I have an IIS application running on Server A. It needs the ability to write to a folder on a UNC share, currently on Server B. I would like to keep the share on Server B, but this environment does not have a Windows Active Directory domain -- up until this point, we have worked around this issue by running any given service (DB, for example) under an account whose username and password would be replicated on any other servers the service needed access to. Up until this point, we did not know the IIS application needed "domain-style" access to any other resources it didn't already have alternate methods of authenticating to.
The IIS application has the setting
Identity: ApplicationPoolIdentity, which by my understanding causes it to run under the SID
So then, after some initial research and findings, I've come up with the following possibilities, ordered from least- to most-elegant. My comments in italics.
Move the share onto Server A.
Not really what I want to do -- would require a bunch of reconfiguration of existing services, inconsistent with other infrastructure.
Move the folder in question onto a new share on Server B with anonymous-write access.
This would at least keep all my shares on the same server, but security by obscurity is really not my style.
Reconfigure the IIS application to run under an explicit username and password, to be replicated on Server B to grant access to the file share.
This at least I think would accomplish what I want it to, but changing the identity seems risky and potentially prone to unforseeable consequenses for the application.
Give the application pool identity on Server A a stored credential for a username and password that will allow access to the share on Server B.
No idea if this would actually work, or if you can even give stored credentials to SIDs that aren't full user accounts in the first place. Just an idea, but I like it since it doesn't impact the existing configuration of the IIS application.
Use ACLs on the share to grant access to the "Machine Account" of Server A.
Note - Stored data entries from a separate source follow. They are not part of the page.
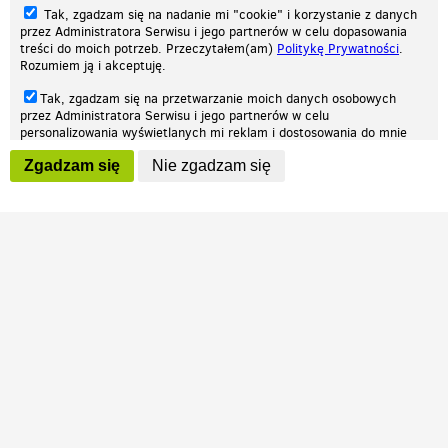
Tak, zgadzam się na nadanie mi "cookie" i korzystanie z danych
przez Administratora Serwisu i jego partnerów w celu dopasowania
treści do moich potrzeb. Przeczytałem(am)
Politykę Prywatności
.
Rozumiem ją i akceptuję.
Nasza strona internetowa używa plików cookies (tzw. ciasteczka) w celach
Tak, zgadzam się na przetwarzanie moich danych osobowych
statystycznych, reklamowych oraz funkcjonalnych. Dzięki nim możemy
przez Administratora Serwisu i jego partnerów w celu
indywidualnie dostosować stronę do twoich potrzeb. Każdy może zaakceptować
personalizowania wyświetlanych mi reklam i dostosowania do mnie
pliki cookies albo ma możliwość wyłączenia ich w przeglądarce, dzięki czemu nie
prezentowanych treści marketingowych. Przeczytałem(am)
Politykę
będą zbierane żadne informacje.
Zgadzam się
Nie zgadzam się
Prywatności
. Rozumiem ją i akceptuję.
Zapoznaj się z naszą polityką prywatności
Ok, rozumiem
Wyrażenie powyższych zgód jest dobrowolne i możesz je w dowolnym
momencie wycofać (na podstronie z
ustawieniami prywatności
),
odznaczając wybraną zgodę i klikając przycisk "nie zgadzam się", z
tym, że wycofanie zgody nie będzie miało wpływu na zgodność z
prawem przetwarzania na podstawie zgody, przed jej wycofaniem.
Patrz.pl
Strona główna
Regulamin
Polityka prywatności
Wszelkie prawa zastrzeżone © 2026 Patrz.pl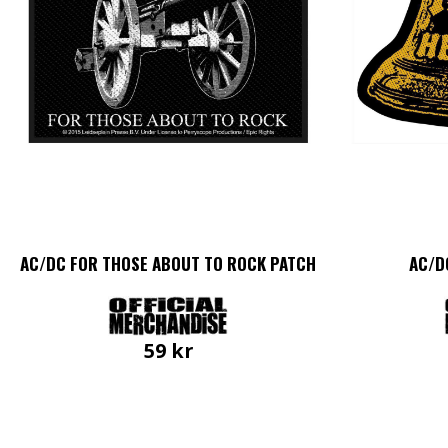
AC/DC FOR THOSE ABOUT TO ROCK PATCH
AC/D
59
kr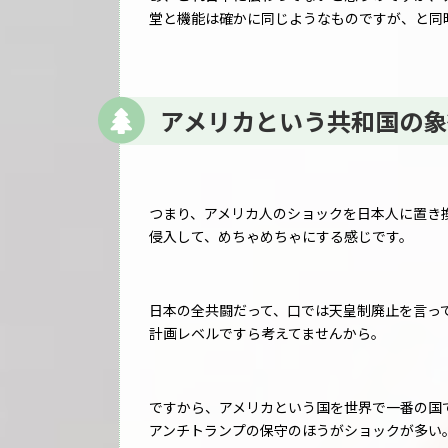
堂と機能は確かに同じようなものですが、と同
アメリカという共和国の象
つまり、アメリカ人のショックを日本人に置き
侵入して、めちゃめちゃにする感じです。
日本の全共闘だって、口では天皇制廃止を言っ
計画レベルですら考えてませんから。
ですから、アメリカという国を世界で一番の国
アンチトランプの保守のほうがショックが多い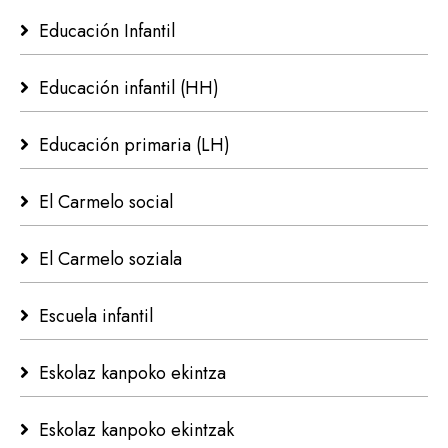
Educación Infantil
Educación infantil (HH)
Educación primaria (LH)
El Carmelo social
El Carmelo soziala
Escuela infantil
Eskolaz kanpoko ekintza
Eskolaz kanpoko ekintzak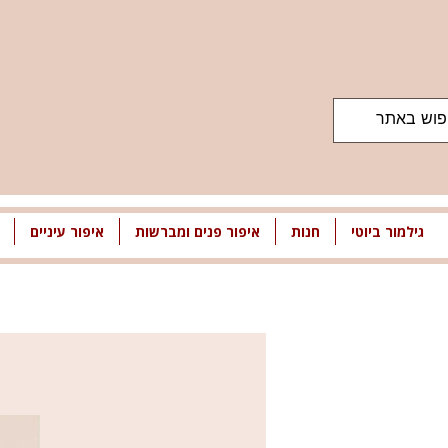
גילמור ביוטי
חנות
איפור פנים ומברשות
איפור עיניים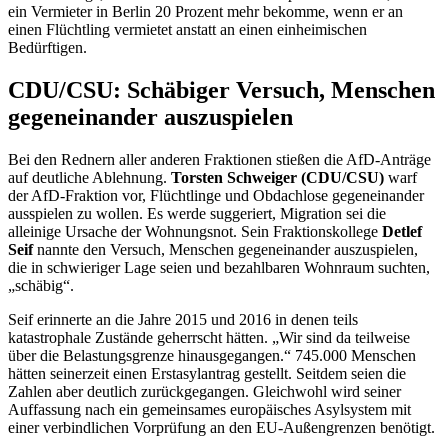
ein Vermieter in Berlin 20 Prozent mehr bekomme, wenn er an
einen Flüchtling vermietet anstatt an einen einheimischen
Bedürftigen.
CDU/CSU: Schäbiger Versuch, Menschen
gegeneinander auszuspielen
Bei den Rednern aller anderen Fraktionen stießen die AfD-Anträge
auf deutliche Ablehnung.
Torsten Schweiger (CDU/CSU)
warf
der AfD-Fraktion vor, Flüchtlinge und Obdachlose gegeneinander
ausspielen zu wollen. Es werde suggeriert, Migration sei die
alleinige Ursache der Wohnungsnot. Sein Fraktionskollege
Detlef
Seif
nannte den Versuch, Menschen gegeneinander auszuspielen,
die in schwieriger Lage seien und bezahlbaren Wohnraum suchten,
„schäbig“.
Seif erinnerte an die Jahre 2015 und 2016 in denen teils
katastrophale Zustände geherrscht hätten. „Wir sind da teilweise
über die Belastungsgrenze hinausgegangen.“ 745.000 Menschen
hätten seinerzeit einen Erstasylantrag gestellt. Seitdem seien die
Zahlen aber deutlich zurückgegangen. Gleichwohl wird seiner
Auffassung nach ein gemeinsames europäisches Asylsystem mit
einer verbindlichen Vorprüfung an den EU-Außengrenzen benötigt.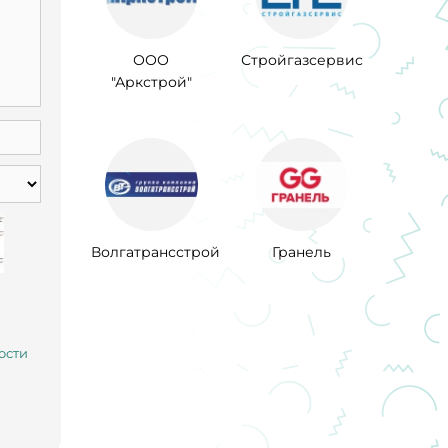
ООО
Стройгазсервис
"Аркстрой"
Волгатрансстрой
Гранель
ости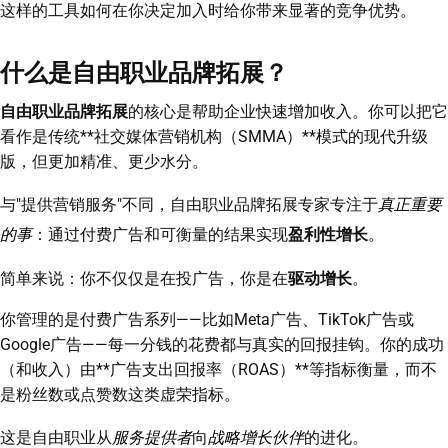
这样的工具如何在你决定加入时给你带来显著的竞争优势。
什么是自由职业品牌拓展？
自由职业品牌拓展
的核心是帮助企业快速增加收入。你可以把它
看作是传统**社交媒体营销机构（SMMA）**模式的现代升级
版，但更加精准、更少水分。
与"提供营销服务"不同，自由职业品牌拓展专家专注于
真正重要
的事
：通过付费广告和可衡量的结果实现
盈利性增长
。
简单来说：你不仅仅是在投广告，你是在
驱动增长
。
你管理的是付费广告系列——比如Meta广告、TikTok广告或
Google广告——每一分钱的花费都与真实的回报挂钩。你的成功
（和收入）由**广告支出回报率（ROAS）**等指标衡量，而不
是粉丝数或点赞数这类虚荣指标。
这是自由职业从
服务提供者
向
战略增长伙伴
的进化。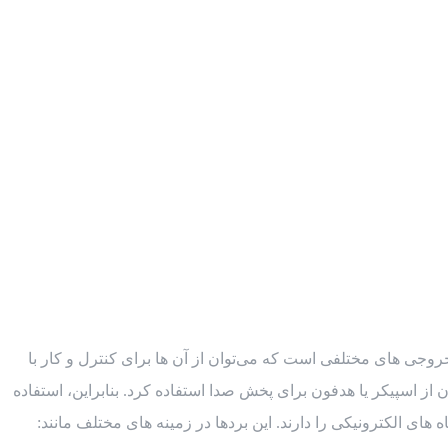
خروجی های مختلفی است که می‌توان از آن ‌ها برای کنترل و کار با
ن از اسپیکر یا هدفون برای پخش صدا استفاده کرد. بنابراین، استفاده
ای الکترونیکی را دارند. این بردها در زمینه ‌های مختلف مانند:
This seems like the holy grail as it's the recommended method ("application pool identities also use the machine account to access network resources"), but of course these machines are not bound to a Windows domain, which appears to be a prerequisite for using a Machine Account.
Ideally I'd like to find a hack or kludge that would accomplish item #5 or some other way of granting access solely by reconfiguring Server B, again without an AD domain. In any case I'd also like to know what the more experienced Windows Server admins would do in this situation (aside from just setting up a goddamn Active Directory domain).